Im Grundbuch waren ursprünglich die Geschwister Berta,Christine und Achim zu je 1/3 eingetragen. Achim ist 1993 verstorben und sein 1/3 Anteil wurde auf seine Schwestern in Erbengemeinschaft berichtigt.

Nunmehr ist auch Christine verstorben und ich habe die Erbfolge zu prüfen, wodurch ich mich gerade herausgefordert fühle. Ich muss etwas ausholen:
Berta hatte in den 50er Jahren mit ihrem Mann eingemeinschaftliches notarielles Testament errichtet, in dem sich die Ehegatten gegenseitig als Alleinerben und als Erben des zuletzt versterbenden die beiden gemeinschaftlichen Kinder Dora und Egon einsetzten. Im Falle einer Wiederverheiratung sollten die Verfügungen des Überlebenden außer Kraft treten. Bertas Ehemann ist bald darauf verstorben.
In den 80er Jahren errichteten dann Berta, Christine und Achim einen Erbvertrag.

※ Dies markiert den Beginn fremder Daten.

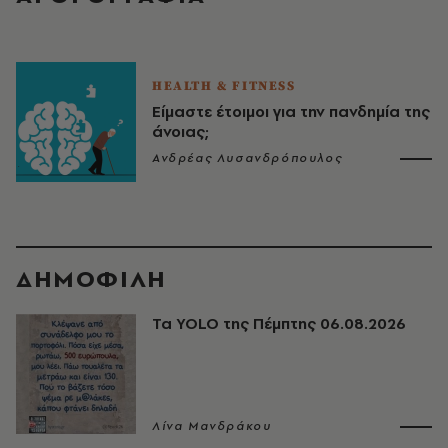
HEALTH & FITNESS
Είμαστε έτοιμοι για την πανδημία της
άνοιας;
Ανδρέας Λυσανδρόπουλος
ΔΗΜΟΦΙΛΗ
Τα YOLO της Πέμπτης 06.08.2026
Λίνα Μανδράκου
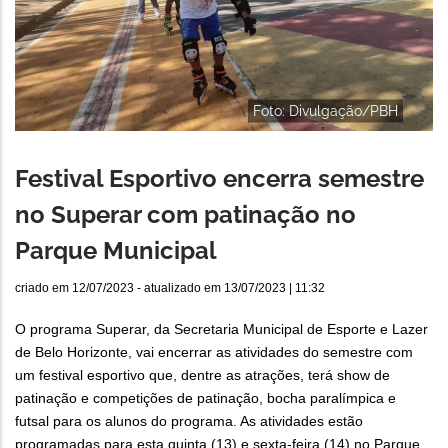
Foto: Divulgação/PBH
Festival Esportivo encerra semestre
no Superar com patinação no
Parque Municipal
criado em
12/07/2023
- atualizado em
13/07/2023 | 11:32
O programa Superar, da Secretaria Municipal de Esporte e Lazer
de Belo Horizonte, vai encerrar as atividades do semestre com
um festival esportivo que, dentre as atrações, terá show de
patinação e competições de patinação, bocha paralímpica e
futsal para os alunos do programa. As atividades estão
programadas para esta quinta (13) e sexta-feira (14) no Parque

Einleitend führt der Notar darin aus, dass Berta mit ihren Kindern D und E einen Zuwendungsverzichtsvertrag geschlossen habe und somit wieder frei verfügen könne. Dieser Vertrag liegt mir weder in den Grundakten noch in der Nachlassakte vor.
Es setzen sodann
a) Achim Berta und Christine,
b) Christine Berta und Achim und
c) Berta ihre Kinder D und E
zu Erben ein. Außerdem räumt Berta ihren Geschwistern verschiedene Nießbrauchsrechte als Vermächtnisse ein. Dabei sollen die Verfügungen zu a) und b) und die Vermächtnisse erbvertraglich bindend sein.
2006 schließlich verfasst Christine, meine jetzige Erblasserin, beim selben Notar der den früheren Erbvertrag beurkundet hat ein neues notarielles Testament in dem sie erklärt, sie hebe die Erbeinsetzung ihrer Geschwister aus diesem Erbvertrag auf. Sie setzt stattdessen als alleinige Erbin Bertas Tochter Dora ein.

Und nu?
Ich habe schon ein komisches Gefühl bei der Grundbuchberichtigung nach Achim. Es gibt für mich aus den Akten keinerlei Hinweis darauf, dass derKollege damals geprüft hat, ob Berta in den 80er Jahren noch frei testierenkonnte, oder ob sie durch das Ehegattentestament gebunden war. Falls sie noch gebunden gewesen sein sollte – kann ich dann davon ausgehen, dass ihre Geschwister (insbesondere Achim) zu ihren Gunsten testiert hätten? Steht und fällt damit nicht der gesamte Erbvertrag aus den 80er Jahren? Oder überinterpretiere ich da jetzt etwas?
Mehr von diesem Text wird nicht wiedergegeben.